-- Requirement --
Retype, exactly and only, each line from the one containing "Return masks in" to the end of the records below.

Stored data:
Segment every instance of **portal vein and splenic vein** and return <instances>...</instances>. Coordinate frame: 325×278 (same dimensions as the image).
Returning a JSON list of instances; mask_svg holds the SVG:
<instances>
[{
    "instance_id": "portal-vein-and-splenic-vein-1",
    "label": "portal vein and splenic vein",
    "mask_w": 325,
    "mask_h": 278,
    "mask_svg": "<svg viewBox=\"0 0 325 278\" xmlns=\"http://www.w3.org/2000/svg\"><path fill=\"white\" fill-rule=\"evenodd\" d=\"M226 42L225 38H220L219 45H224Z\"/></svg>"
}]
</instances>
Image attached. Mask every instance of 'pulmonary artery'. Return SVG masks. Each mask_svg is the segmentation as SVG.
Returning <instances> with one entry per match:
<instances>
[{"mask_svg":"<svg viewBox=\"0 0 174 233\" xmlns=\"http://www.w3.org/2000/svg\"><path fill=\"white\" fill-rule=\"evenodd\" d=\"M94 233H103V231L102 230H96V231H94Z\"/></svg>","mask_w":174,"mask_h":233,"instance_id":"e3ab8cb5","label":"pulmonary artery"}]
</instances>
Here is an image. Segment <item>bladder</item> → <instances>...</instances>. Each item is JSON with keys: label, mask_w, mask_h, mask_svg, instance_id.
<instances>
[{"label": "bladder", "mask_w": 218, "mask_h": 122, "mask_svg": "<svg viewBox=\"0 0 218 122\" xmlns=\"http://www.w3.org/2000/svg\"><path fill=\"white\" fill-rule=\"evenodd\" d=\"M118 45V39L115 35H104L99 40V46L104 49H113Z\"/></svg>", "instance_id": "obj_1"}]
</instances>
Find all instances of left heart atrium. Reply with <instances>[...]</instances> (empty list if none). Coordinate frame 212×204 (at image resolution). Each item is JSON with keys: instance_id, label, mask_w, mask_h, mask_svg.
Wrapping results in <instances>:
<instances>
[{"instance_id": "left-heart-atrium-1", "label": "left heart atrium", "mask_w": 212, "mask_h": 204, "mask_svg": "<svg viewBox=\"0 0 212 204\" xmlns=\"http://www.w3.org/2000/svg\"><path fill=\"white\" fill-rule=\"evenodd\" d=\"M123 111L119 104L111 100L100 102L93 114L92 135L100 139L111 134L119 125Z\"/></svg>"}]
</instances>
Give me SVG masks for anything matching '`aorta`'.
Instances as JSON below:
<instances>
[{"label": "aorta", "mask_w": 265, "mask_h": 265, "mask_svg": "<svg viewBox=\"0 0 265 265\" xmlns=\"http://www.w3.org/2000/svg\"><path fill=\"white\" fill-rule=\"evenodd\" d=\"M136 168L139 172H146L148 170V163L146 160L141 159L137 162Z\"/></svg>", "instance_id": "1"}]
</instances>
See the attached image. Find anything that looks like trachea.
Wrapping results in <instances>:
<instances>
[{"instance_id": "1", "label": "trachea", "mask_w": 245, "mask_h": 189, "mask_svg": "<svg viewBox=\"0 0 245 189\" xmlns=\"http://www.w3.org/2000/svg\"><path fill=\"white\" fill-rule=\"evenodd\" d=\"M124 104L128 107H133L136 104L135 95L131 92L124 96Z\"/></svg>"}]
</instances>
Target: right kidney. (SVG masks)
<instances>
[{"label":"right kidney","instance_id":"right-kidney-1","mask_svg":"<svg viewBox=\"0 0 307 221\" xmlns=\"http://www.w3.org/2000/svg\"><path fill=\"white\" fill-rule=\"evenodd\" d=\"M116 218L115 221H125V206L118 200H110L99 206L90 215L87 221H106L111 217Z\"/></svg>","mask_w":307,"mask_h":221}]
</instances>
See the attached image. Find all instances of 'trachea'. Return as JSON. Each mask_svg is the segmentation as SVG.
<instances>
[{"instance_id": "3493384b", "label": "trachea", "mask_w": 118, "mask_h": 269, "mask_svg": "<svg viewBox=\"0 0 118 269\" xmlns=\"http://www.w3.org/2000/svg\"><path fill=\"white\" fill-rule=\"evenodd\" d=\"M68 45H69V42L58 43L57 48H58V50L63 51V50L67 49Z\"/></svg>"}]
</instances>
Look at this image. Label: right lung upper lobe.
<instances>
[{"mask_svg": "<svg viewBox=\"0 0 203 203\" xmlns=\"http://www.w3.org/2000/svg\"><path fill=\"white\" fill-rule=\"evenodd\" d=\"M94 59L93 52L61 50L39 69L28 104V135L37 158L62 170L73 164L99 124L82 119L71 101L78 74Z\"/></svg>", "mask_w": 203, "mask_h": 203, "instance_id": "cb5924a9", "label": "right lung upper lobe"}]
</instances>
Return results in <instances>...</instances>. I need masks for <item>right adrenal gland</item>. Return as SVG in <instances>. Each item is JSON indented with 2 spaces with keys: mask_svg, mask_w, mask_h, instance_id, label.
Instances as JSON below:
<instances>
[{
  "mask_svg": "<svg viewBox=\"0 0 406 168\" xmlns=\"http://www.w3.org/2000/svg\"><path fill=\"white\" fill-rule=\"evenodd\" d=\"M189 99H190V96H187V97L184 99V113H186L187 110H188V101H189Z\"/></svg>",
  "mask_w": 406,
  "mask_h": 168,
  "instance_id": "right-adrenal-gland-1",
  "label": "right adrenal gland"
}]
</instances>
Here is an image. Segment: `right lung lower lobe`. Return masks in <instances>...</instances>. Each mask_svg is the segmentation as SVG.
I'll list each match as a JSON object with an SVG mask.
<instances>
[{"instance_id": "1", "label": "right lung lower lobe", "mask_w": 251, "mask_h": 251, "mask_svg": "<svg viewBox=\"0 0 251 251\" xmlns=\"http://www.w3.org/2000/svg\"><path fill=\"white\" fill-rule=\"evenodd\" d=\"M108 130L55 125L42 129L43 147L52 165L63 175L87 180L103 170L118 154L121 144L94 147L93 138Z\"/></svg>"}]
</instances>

-- Problem solution --
Here is an image. Segment: `right lung lower lobe`. Return masks in <instances>...</instances>. Each mask_svg is the segmentation as SVG.
I'll list each match as a JSON object with an SVG mask.
<instances>
[{"instance_id": "1", "label": "right lung lower lobe", "mask_w": 251, "mask_h": 251, "mask_svg": "<svg viewBox=\"0 0 251 251\" xmlns=\"http://www.w3.org/2000/svg\"><path fill=\"white\" fill-rule=\"evenodd\" d=\"M108 130L55 125L42 129L43 147L52 165L63 175L87 180L103 170L118 154L121 144L94 147L93 138Z\"/></svg>"}]
</instances>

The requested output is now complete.